March 10, 2014 at 9:34 am
Hi,
Our software has 2 tables for accounting information. There's an hierarchy between the accounts but there's no hierarchical fields, the relation is determined by the account number itself (account 111 and 112 are children of 11).
We have a query that shows all the accounts balance where the parent has the children balances also.
Since there's no hierarchical field we are getting the results by using the LEFT operator to compare the accounts...
CREATE TABLE accounts (accountId VARCHAR(10))
CREATE TABLE accountMovs (accountId VARCHAR(10), debit INT, credit INT)
GO
INSERT INTO dbo.accounts VALUES ('11')
INSERT INTO dbo.accounts VALUES ('111')
INSERT INTO dbo.accounts VALUES ('112')
INSERT INTO dbo.accounts VALUES ('12')
INSERT INTO dbo.accounts VALUES ('121')
INSERT INTO accountMovs VALUES ('11', 10, 0)
INSERT INTO accountMovs VALUES ('111', 10, 20)
INSERT INTO accountMovs VALUES ('112', 10, 10)
INSERT INTO accountMovs VALUES ('1121', 0, 10)
INSERT INTO accountMovs VALUES ('1121', 5, 5)
INSERT INTO accountMovs VALUES ('12', 0, 10)
INSERT INTO accountMovs VALUES ('121', 10, 10)
GO
SELECT t0.accountId, SUM(t1.debit), SUM(t1.credit)
FROM accounts t0
LEFT JOIN accountMovs t1 ON t0.accountId = SUBSTRING(t1.accountId, 1, LEN(t0.accountId))
GROUP BY t0.accountId
The results are the expected but with large tables the query takes too long to execute (over 2h or more with 3.000.000 account moves).
We thought having just the = operator on the accountId and let the software do the SUM on the related account but still it's very slow, the only difference is that's no longer a database problem and is a software problem...).
Is there a way of doing this with OVER or another command or use an iTVF to "simulate" the hierarchical field?
Thanks,
Pedro
March 10, 2014 at 10:37 am
You can try
SELECT a.accountId
,(SELECT SUM(m.debit) FROM accountMovs m WHERE m.accountId LIKE a.accountId + '%') Debit
,(SELECT SUM(m.credit) FROM accountMovs m WHERE m.accountId LIKE a.accountId + '%') Credit
FROM accounts a
or may be better this:
SELECT a.accountId
,am.Debit
,am.Credit
FROM accounts a
OUTER APPLY (SELECT SUM(m.debit) Debit, SUM(m.credit) Credit
FROM accountMovs m WHERE m.accountId LIKE a.accountId + '%') am
March 10, 2014 at 10:45 am
Hi,
The LIKE operator is also very slow with 3.000.000 records... It's even slower than the LEFT in the tests I made.

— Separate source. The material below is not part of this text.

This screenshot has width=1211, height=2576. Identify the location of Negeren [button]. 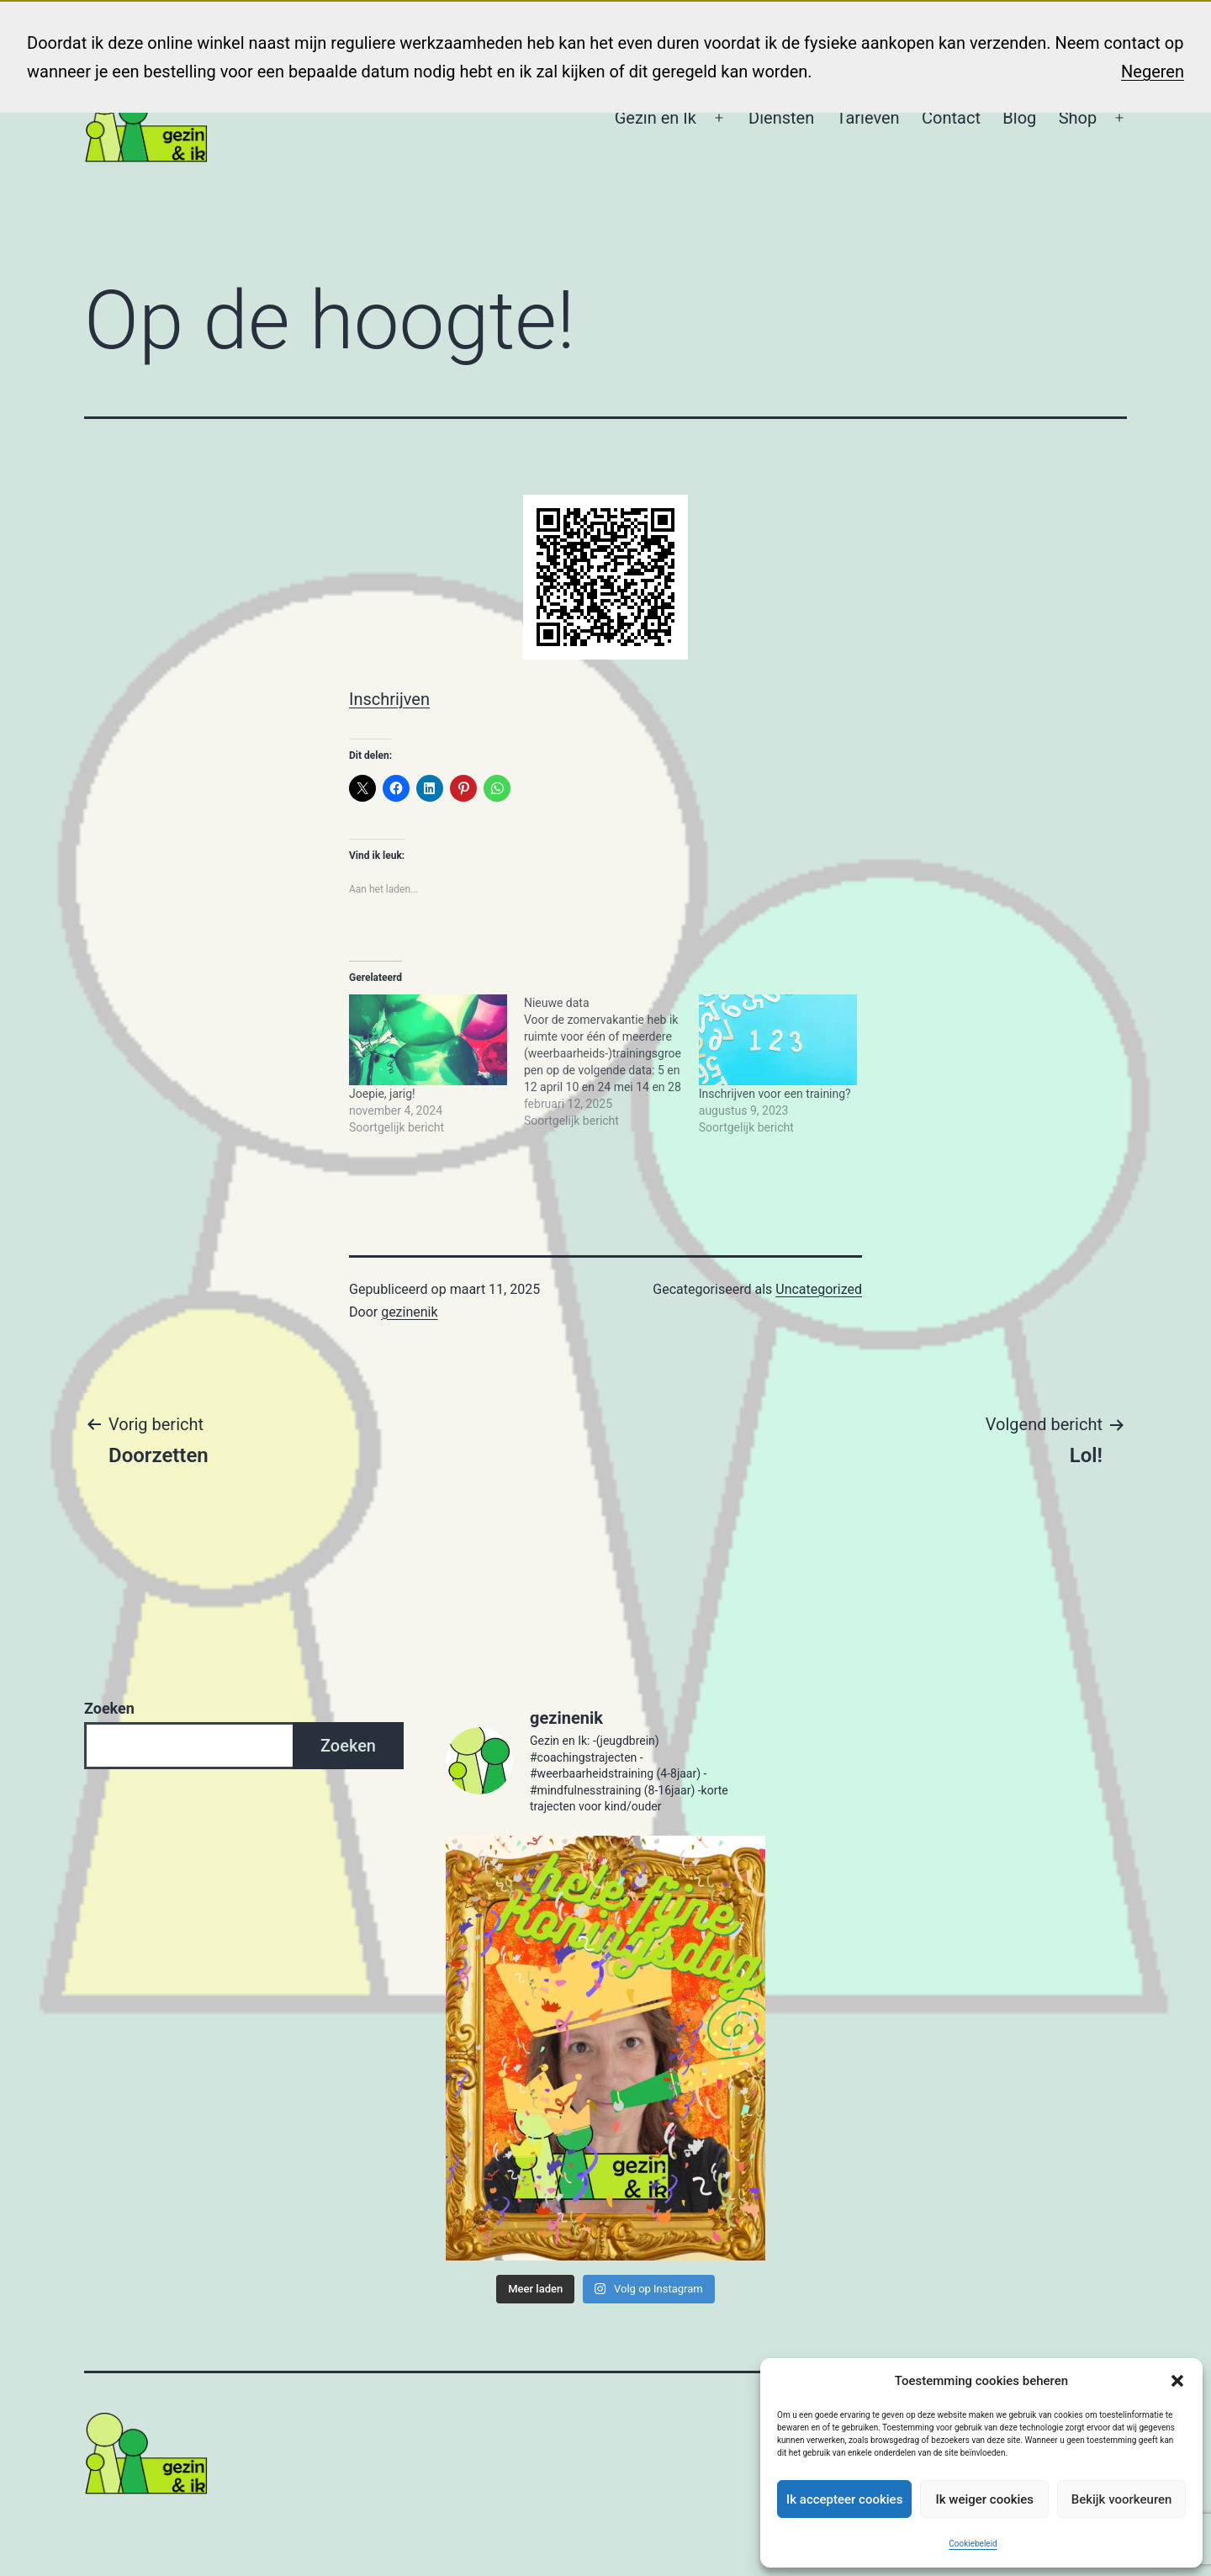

Right now I'm trying to do an INNER JOIN between accounts with itself to simulate the hierarchical fields, since accounts has less records than accountMovs (1:1000 ratio or higher).
SELECT t0.accountId, SUM(t1.debit), SUM(t1.credit)
FROM accounts t0
INNER JOIN accounts tr ON t0.accountId = LEFT(tr.accountId, LEN(t0.accountId))
LEFT JOIN accountMovs t1 ON tr.accountId = t1.accountId
GROUP BY t0.accountId
It's much faster but not "perfect".... Since I can't change these tables structures due to the software I'm thinking of eventually adding a trigger on accounts to insert a record on a new table (accountRelations) that has the hierarchical relation and the use that new table instead of the accounts join with itself...
Pedro
March 10, 2014 at 11:07 am
My first choice was to change the SUBSTRING to the LIKE operator to make the query SARGable.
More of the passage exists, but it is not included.